What the exercise asks: Would you copy all lines in the data that contain the word "título"?
╭─ Working data
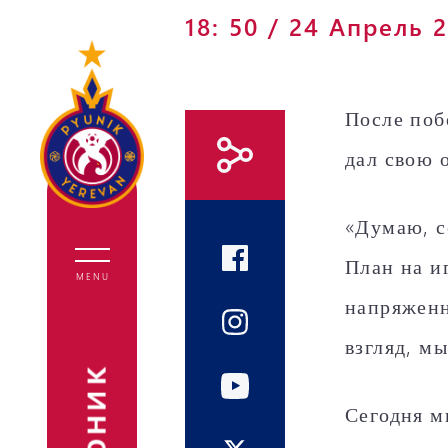
18: 50 / 24 Апрель 
После поб
дал свою 
«Думаю, с
Все новости
Пюник
История
План на и
Первая
Пюник
Легенды
MENU
команда
Академия
Статистика
напряженн
Вторая
Пюник–
Руководящ
взгляд, м
команда
девушки
состав
Интервью
Администр
Сегодня м
Академия
Партнеры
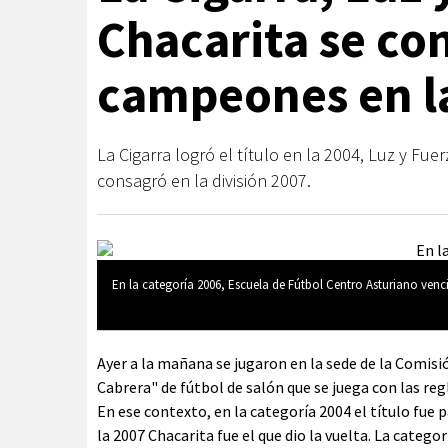
Chacarita se co
campeones en l
La Cigarra logró el título en la 2004, Luz y Fue
consagró en la división 2007.
En la categoría 2006, Escuela de Fútbol Centro Asturiano venci
Ayer a la mañana se jugaron en la sede de la Comisió
Cabrera" de fútbol de salón que se juega con las regl
En ese contexto, en la categoría 2004 el título fue p
la 2007 Chacarita fue el que dio la vuelta. La cate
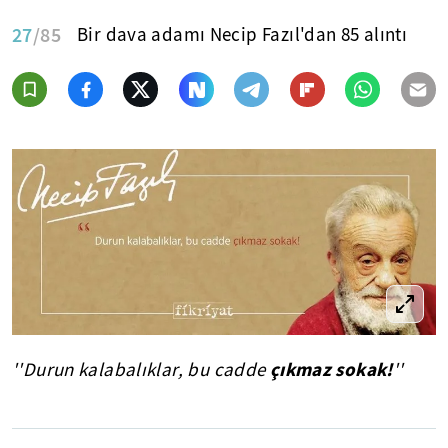
27
/85
Bir dava adamı Necip Fazıl'dan 85 alıntı
çıkmaz sokak!
''Durun kalabalıklar, bu cadde
''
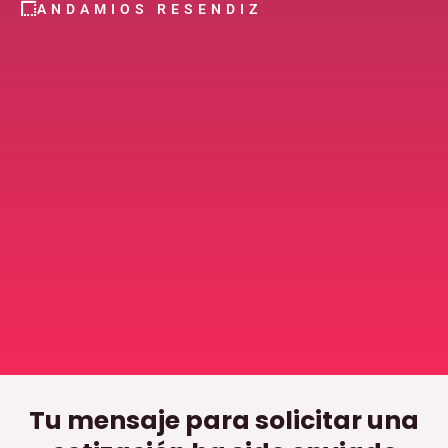
ANDAMIOS RESENDIZ
Tu mensaje para solicitar una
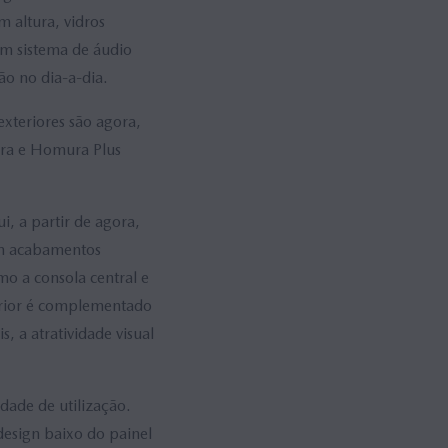
m altura, vidros
um sistema de áudio
ão no dia-a-dia.
exteriores são agora,
ura e Homura Plus
, a partir de agora,
am acabamentos
mo a consola central e
erior é complementado
, a atratividade visual
dade de utilização.
design baixo do painel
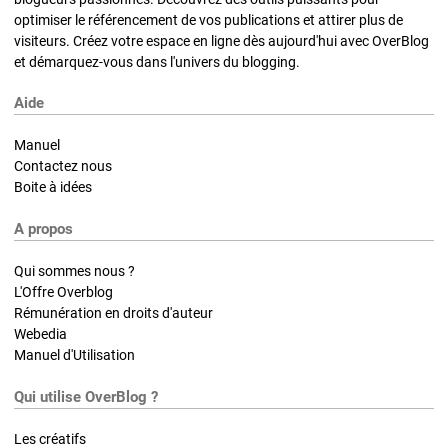
optimiser le référencement de vos publications et attirer plus de
visiteurs. Créez votre espace en ligne dès aujourd'hui avec OverBlog
et démarquez-vous dans l'univers du blogging.
Aide
Manuel
Contactez nous
Boite à idées
A propos
Qui sommes nous ?
L'Offre Overblog
Rémunération en droits d'auteur
Webedia
Manuel d'Utilisation
Qui utilise OverBlog ?
Les créatifs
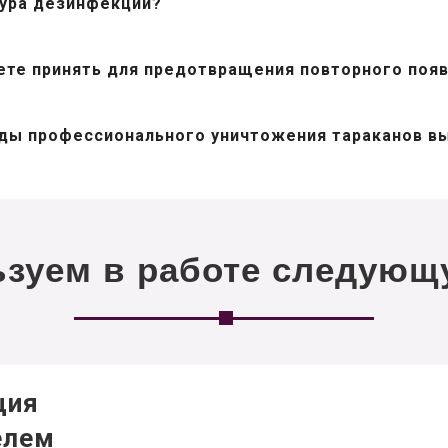
дура дезинфекции?
ете принять для предотвращения повторного появ
ды профессионального уничтожения тараканов в
зуем в работе следующ
ция
елем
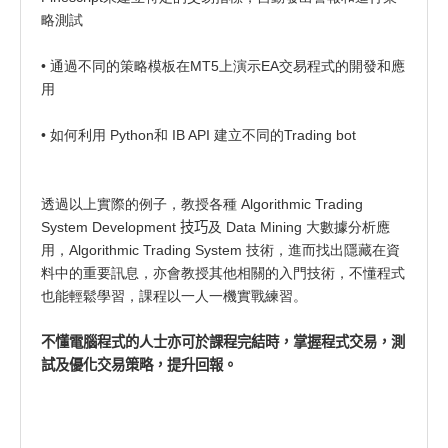
略測試
• 通過不同的策略模板在MT5上演示EA交易程式的開發和應
用
• 如何利用 Python和 IB API 建立不同的Trading bot
透過以上實際的例子，教授各種 Algorithmic Trading
System Development
技巧
及 Data Mining 大數據分析應
用，Algorithmic Trading System 技術，進而找出隱藏在資
料中的重要訊息，亦會教授其他相關的入門技術，不懂程式
也能輕鬆學習，課程以一人一機實戰練習。
不懂電腦程式的人士亦可於課程完結時，
掌握程式交易，測
試及優化交易策略，提升回報。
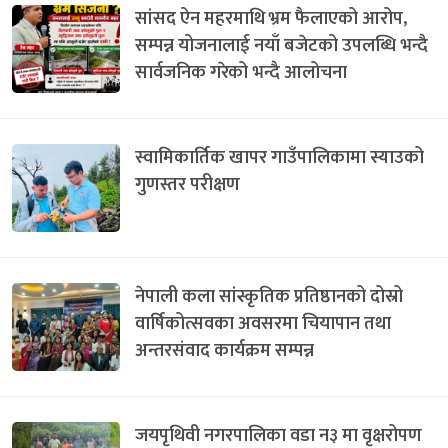
सांसद ऐन महरमाथि भ्रम फैलाएको आरोप,
सम्पन्न योजनालाई नयाँ बजेटको उपलब्धि भन्दै
सार्वजनिक गरेको भन्दै आलोचना
स्वामिकार्तिक खापर गाउँपालिकामा स्याउको
गुणस्तर परीक्षण
नेपाली कला सांस्कृतिक प्रतिष्ठानको दोस्रो
वार्षिकोत्सवका अवसरमा चियापान तथा
अन्तरसंवाद कार्यक्रम सम्पन्न
जयपृथिवी नगरपालिका वडा न३ मा वृक्षरोपण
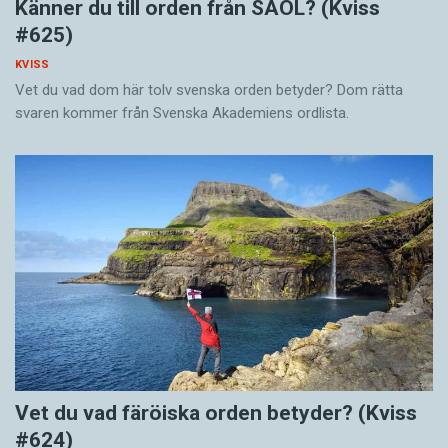
Känner du till orden från SAOL? (Kviss
#625)
KVISS
Vet du vad dom här tolv svenska orden betyder? Dom rätta
svaren kommer från Svenska Akademiens ordlista.
Vet du vad färöiska orden betyder? (Kviss
#624)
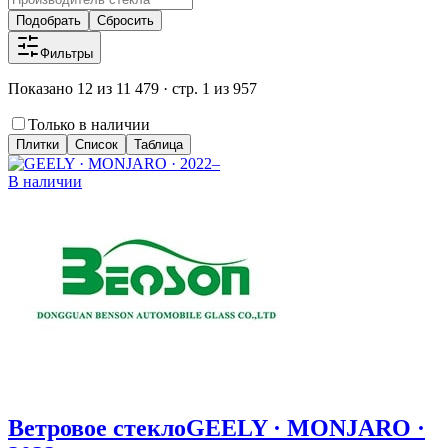
Подобрать
Сбросить
Фильтры
Показано 12 из 11 479 · стр. 1 из 957
Только в наличии
Плитки
Список
Таблица
В наличии
Ветровое стекло
GEELY · MONJARO ·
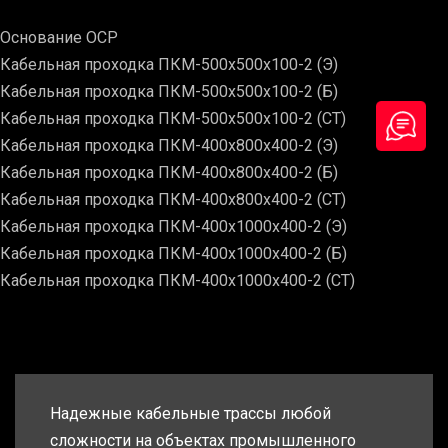
Основание ОСР
Кабельная проходка ПКМ-500х500х100-2 (Э)
Кабельная проходка ПКМ-500х500х100-2 (Б)
Кабельная проходка ПКМ-500х500х100-2 (СТ)
Кабельная проходка ПКМ-400х800х400-2 (Э)
Кабельная проходка ПКМ-400х800х400-2 (Б)
Кабельная проходка ПКМ-400х800х400-2 (СТ)
Кабельная проходка ПКМ-400х1000х400-2 (Э)
Кабельная проходка ПКМ-400х1000х400-2 (Б)
Кабельная проходка ПКМ-400х1000х400-2 (СТ)
Надежные кабельные трассы любой
сложности на объектах промышленного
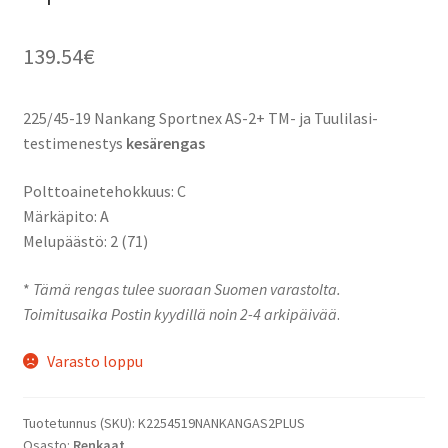
139.54
€
225/45-19 Nankang Sportnex AS-2+ TM- ja Tuulilasi-
testimenestys
kesärengas
Polttoainetehokkuus: C
Märkäpito: A
Melupäästö: 2 (71)
*
Tämä rengas tulee suoraan Suomen varastolta.
Toimitusaika Postin kyydillä noin 2-4 arkipäivää
.
Varasto loppu
Tuotetunnus (SKU):
K2254519NANKANGAS2PLUS
Osasto:
Renkaat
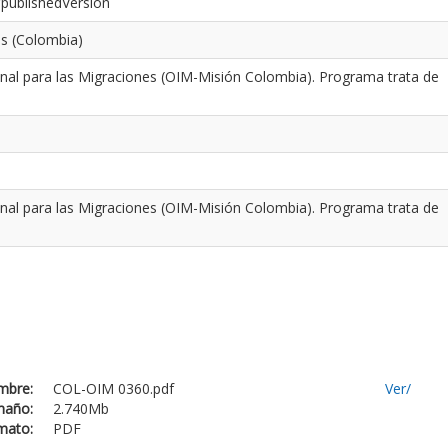
/publishedVersion
es (Colombia)
onal para las Migraciones (OIM-Misión Colombia). Programa trata de
onal para las Migraciones (OIM-Misión Colombia). Programa trata de
mbre:
COL-OIM 0360.pdf
Ver/
maño:
2.740Mb
mato:
PDF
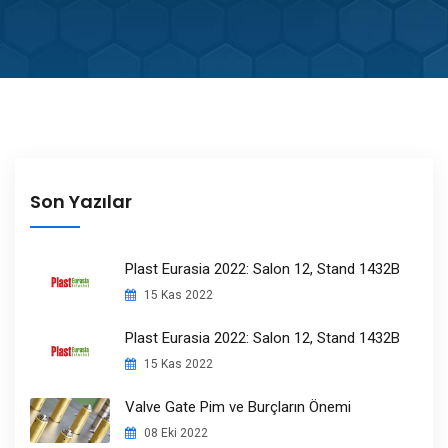
Son Yazılar
Plast Eurasia 2022: Salon 12, Stand 1432B
15 Kas 2022
Plast Eurasia 2022: Salon 12, Stand 1432B
15 Kas 2022
Valve Gate Pim ve Burçların Önemi
08 Eki 2022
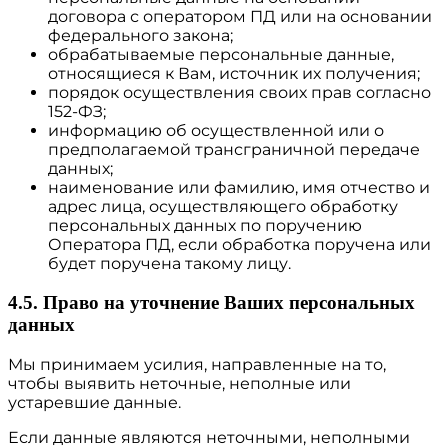
договора с оператором ПД или на основании
федерального закона;
обрабатываемые персональные данные,
относящиеся к Вам, источник их получения;
порядок осуществления своих прав согласно
152-ФЗ;
информацию об осуществленной или о
предполагаемой трансграничной передаче
данных;
наименование или фамилию, имя отчество и
адрес лица, осуществляющего обработку
персональных данных по поручению
Оператора ПД, если обработка поручена или
будет поручена такому лицу.
4.5. Право на уточнение Ваших персональных
данных
Мы принимаем усилия, направленные на то,
чтобы выявить неточные, неполные или
устаревшие данные.
Если данные являются неточными, неполными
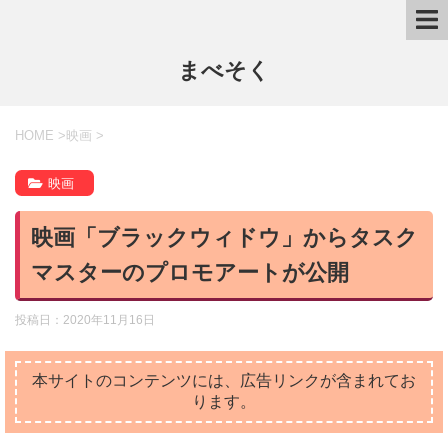
まべそく
HOME
>
映画
>
映画
映画「ブラックウィドウ」からタスク
マスターのプロモアートが公開
投稿日：
2020年11月16日
本サイトのコンテンツには、広告リンクが含まれてお
ります。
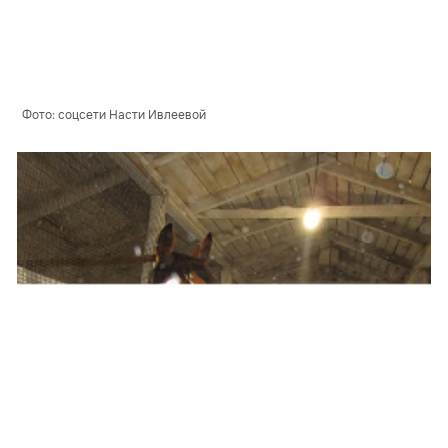
Фото: соцсети Насти Ивлеевой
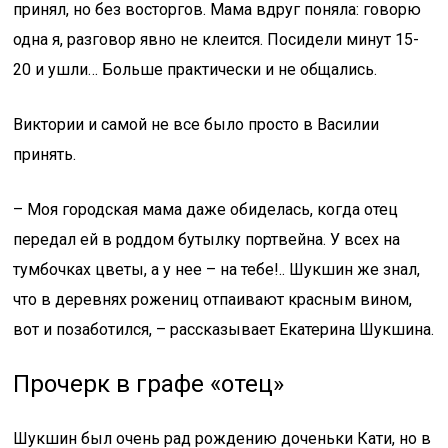
принял, но без восторгов. Мама вдруг поняла: говорю
одна я, разговор явно не клеится. Посидели минут 15-
20 и ушли… Больше практически и не общались.
Виктории и самой не все было просто в Василии
принять.
– Моя городская мама даже обиделась, когда отец
передал ей в роддом бутылку портвейна. У всех на
тумбочках цветы, а у нее – на тебе!.. Шукшин же знал,
что в деревнях рожениц отпаивают красным вином,
вот и позаботился, – рассказывает Екатерина Шукшина.
Прочерк в графе «отец»
Шукшин был очень рад рождению доченьки Кати, но в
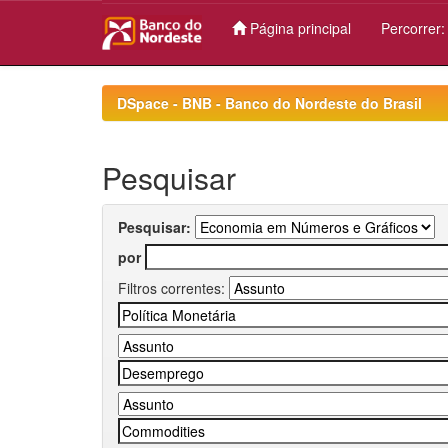
Página principal
Percorrer
Skip
navigation
DSpace - BNB - Banco do Nordeste do Brasil
Pesquisar
Pesquisar:
por
Filtros correntes:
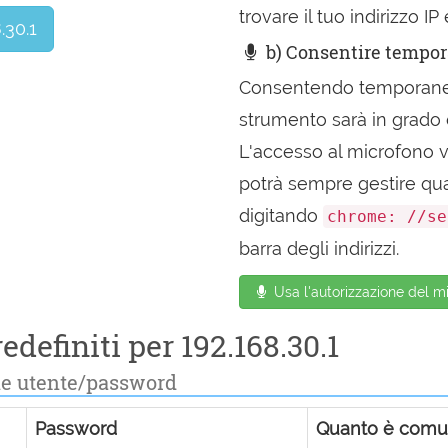
trovare il tuo indirizzo I
.30.1
b) Consentire tempor
Consentendo temporaneam
strumento sarà in grado di
L'accesso al microfono v
potrà sempre gestire qua
digitando
chrome: //se
barra degli indirizzi.
Usa l'autorizzazione del mi
edefiniti per 192.168.30.1
e utente/password
Password
Quanto è com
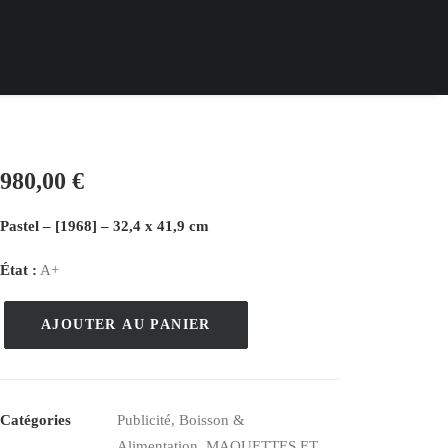
980,00
€
Pastel – [1968] – 32,4 x 41,9 cm
État :
A+
AJOUTER AU PANIER
quantité
de
Dessin
Original,
Catégories
Publicité
,
Boisson &
Cognac
Alimentation
,
MAQUETTES ET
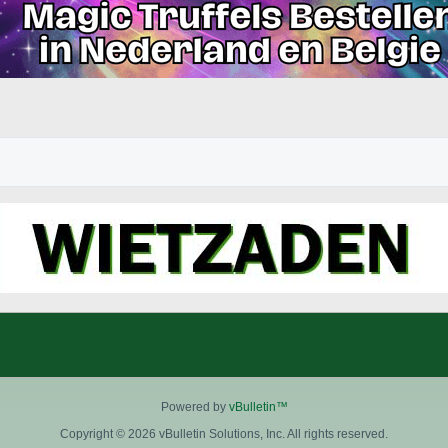
Powered by
vBulletin™
Copyright © 2026 vBulletin Solutions, Inc. All rights reserved.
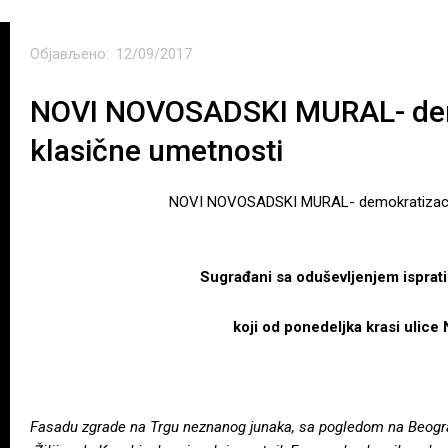
Објављено:
12/09/2017
NOVI NOVOSADSKI MURAL- dem
klasične umetnosti
NOVI NOVOSADSKI MURAL- demokratizacij
Sugrađani sa oduševljenjem ispratil
koji od ponedeljka krasi ulic
Fasadu zgrade na Trgu neznanog junaka, sa pogledom na Beograd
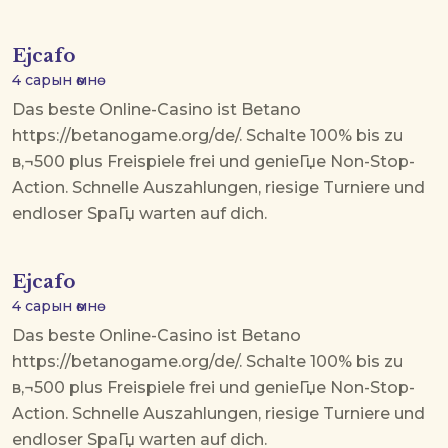
Ejcafo
4 сарын өмнө
Das beste Online-Casino ist Betano
https://betanogame.org/de/. Schalte 100% bis zu
в‚¬500 plus Freispiele frei und genieГџe Non-Stop-
Action. Schnelle Auszahlungen, riesige Turniere und
endloser SpaГџ warten auf dich.
Ejcafo
4 сарын өмнө
Das beste Online-Casino ist Betano
https://betanogame.org/de/. Schalte 100% bis zu
в‚¬500 plus Freispiele frei und genieГџe Non-Stop-
Action. Schnelle Auszahlungen, riesige Turniere und
endloser SpaГџ warten auf dich.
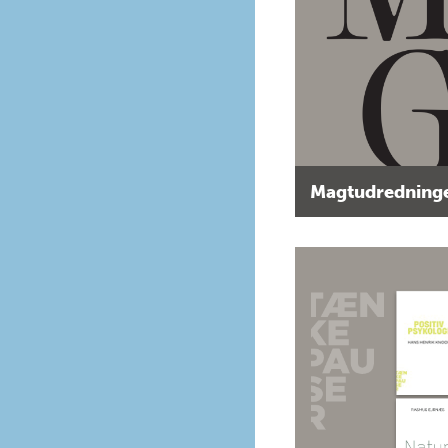
Magtudredninge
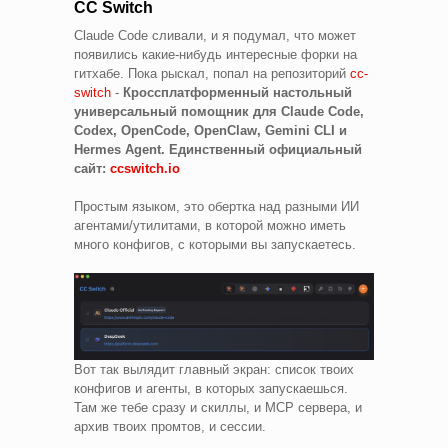
CC Switch
Claude Code сливали, и я подумал, что может
появились какие-нибудь интересные форки на
гитхабе. Пока рыскал, попал на репозиторий
cc-
switch
-
Кроссплатформенный настольный
универсальный помощник для Claude Code,
Codex, OpenCode, OpenClaw, Gemini CLI и
Hermes Agent. Единственный официальный
сайт:
ccswitch.io
Простым языком, это обертка над разными ИИ
агентами/утилитами, в которой можно иметь
много конфигов, с которыми вы запускаетесь.
Вот так вылядит главный экран: список твоих
конфигов и агенты, в которых запускаешься.
Там же тебе сразу и скиллы, и MCP сервера, и
архив твоих промтов, и сессии.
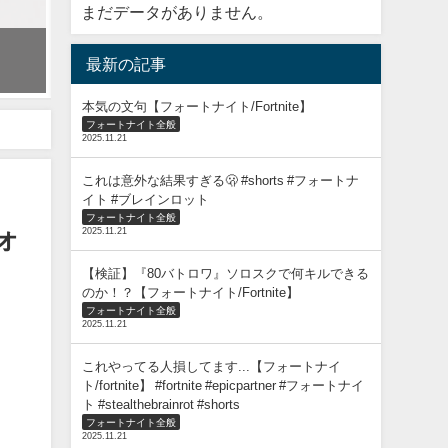
まだデータがありません。
古参しか知らなそうなこと2【フォートナイト】
最新の記事
2023年11月10日
本気の文句【フォートナイト/Fortnite】
フォートナイト全般
2025.11.21
これは意外な結果すぎる🫢 #shorts #フォートナ
イト #ブレインロット
フォートナイト全般
ォ
2025.11.21
【検証】『80バトロワ』ソロスクで何キルできる
のか！？【フォートナイト/Fortnite】
フォートナイト全般
2025.11.21
これやってる人損してます...【フォートナイ
ト/fortnite】 #fortnite #epicpartner #フォートナイ
ト #stealthebrainrot #shorts
フォートナイト全般
2025.11.21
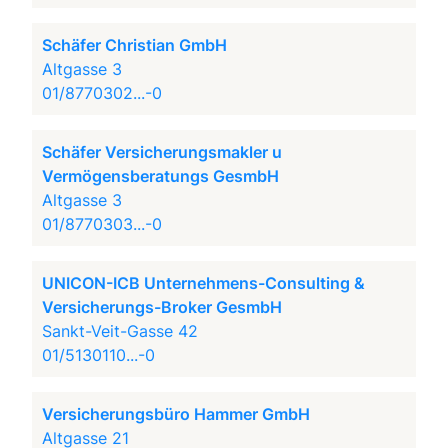
Schäfer Christian GmbH
Altgasse 3
01/8770302...-0
Schäfer Versicherungsmakler u
Vermögensberatungs GesmbH
Altgasse 3
01/8770303...-0
UNICON-ICB Unternehmens-Consulting &
Versicherungs-Broker GesmbH
Sankt-Veit-Gasse 42
01/5130110...-0
Versicherungsbüro Hammer GmbH
Altgasse 21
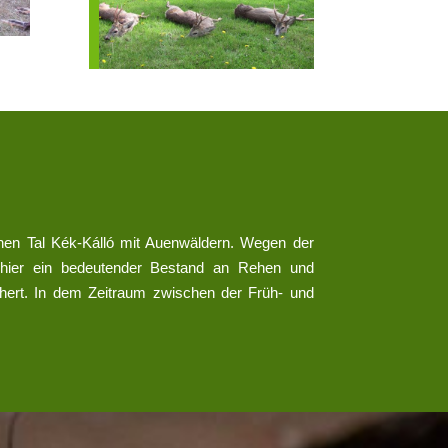
hen Tal Kék-Kálló mit Auenwäldern. Wegen der
 hier ein bedeutender Bestand an Rehen und
ert. In dem Zeitraum zwischen der Früh- und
╰─
Answer area:
La Cigarra logró el título en la 2004, Luz y Fue
En ese contexto, en la categoría 2004 el título fue p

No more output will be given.